Венеция опустила глаза. Она боялась вымолвить, что надеется на его совет, и совет этот мог бы заключаться в том, чтобы она была с ним. Она стиснула руки, пытаясь сосредоточиться на всем сказанном.

– Ты говорила об открытии ресторана, – сказал он, – может быть, для этого самое подходящее время – теперь ты обладаешь деньгами для этого. Деньгами и склонностью. Моя лондонская контора может помочь тебе со всеми этими юридическими тонкостями, арендой, ну, и прочим…

– Спасибо. Фитц вздохнул.

– Ты ничем не облегчила этот разговор для меня, Венни.

– Я думала, между нами было что-то большее, чем просто бизнес.
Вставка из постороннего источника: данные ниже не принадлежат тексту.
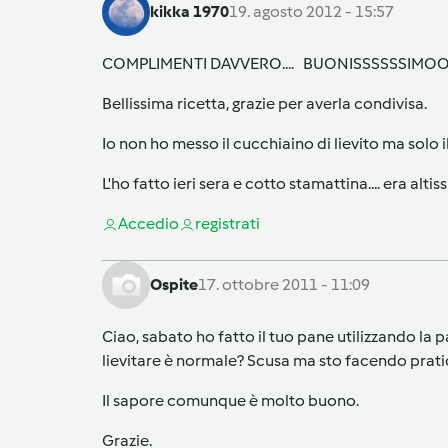
kikka 1970
19. agosto 2012 - 15:57
COMPLIMENTI DAVVERO.... BUONISSSSSSIMOOO
Bellissima ricetta, grazie per averla condivisa.
Io non ho messo il cucchiaino di lievito ma solo il
L'ho fatto ieri sera e cotto stamattina.... era altiss
Accedi
o
registrati
Ospite
17. ottobre 2011 - 11:09
Ciao, sabato ho fatto il tuo pane utilizzando la 
lievitare è normale? Scusa ma sto facendo prati
Il sapore comunque è molto buono.
Grazie.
Их глаза встретились в молчании.

– Это была знойная тропическая ночь, – сказал он в конце концов. – Огромная ленивая луна над водой, белоснежная яхта – и немолодой мужчина, который воспользовался ситуацией, о которой мечтал всю жизнь.
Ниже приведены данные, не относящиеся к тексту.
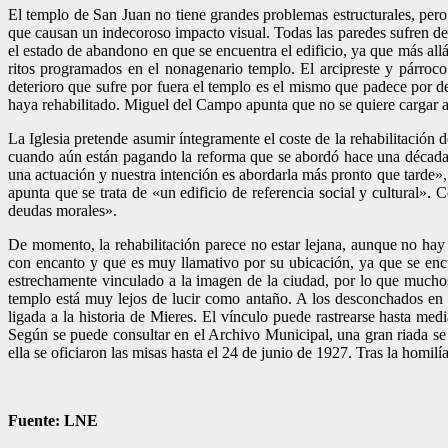
El templo de San Juan no tiene grandes problemas estructurales, pero la
que causan un indecoroso impacto visual. Todas las paredes sufren d
el estado de abandono en que se encuentra el edificio, ya que más all
ritos programados en el nonagenario templo. El arcipreste y párroco
deterioro que sufre por fuera el templo es el mismo que padece por d
haya rehabilitado. Miguel del Campo apunta que no se quiere cargar 
La Iglesia pretende asumir íntegramente el coste de la rehabilitación 
cuando aún están pagando la reforma que se abordó hace una década
una actuación y nuestra intención es abordarla más pronto que tarde», 
apunta que se trata de «un edificio de referencia social y cultural».
deudas morales».
De momento, la rehabilitación parece no estar lejana, aunque no hay f
con encanto y que es muy llamativo por su ubicación, ya que se encu
estrechamente vinculado a la imagen de la ciudad, por lo que muchos c
templo está muy lejos de lucir como antaño. A los desconchados en la
ligada a la historia de Mieres. El vínculo puede rastrearse hasta med
Según se puede consultar en el Archivo Municipal, una gran riada se 
ella se oficiaron las misas hasta el 24 de junio de 1927. Tras la homil
Fuente: LNE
Венеция в изумлении уставилась на него. Странно, подумал Фитц, больше она не напоминала ему Дженни; даже этот открытый, серо-синий взгляд был теперь ее собственный. Она – только Венеция. И он любил ее. Он заставил себя говорить дальше. Он должен все сказать ей, дать ей шанс.

– Венни, я не знаю, способна ли ты понять это, но ты должна знать кое-что.
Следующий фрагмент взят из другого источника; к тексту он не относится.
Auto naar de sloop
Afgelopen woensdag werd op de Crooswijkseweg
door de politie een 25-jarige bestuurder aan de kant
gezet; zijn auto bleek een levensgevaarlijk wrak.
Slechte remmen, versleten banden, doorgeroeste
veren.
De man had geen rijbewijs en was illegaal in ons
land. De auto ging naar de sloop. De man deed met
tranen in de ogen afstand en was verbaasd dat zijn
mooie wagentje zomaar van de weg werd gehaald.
Венеция недоуменно смотрела на него. Она засунула неожиданно похолодевшие пальцы в рукава своего тяжелого свитера и ждала. У нее вдруг возникло ощущение, что, что бы он ни сказал, лучше бы не говорил. Неожиданная мысль пронзила ее. О, Господи, только бы не про Олимпи. Неужто он намерен жениться на ней?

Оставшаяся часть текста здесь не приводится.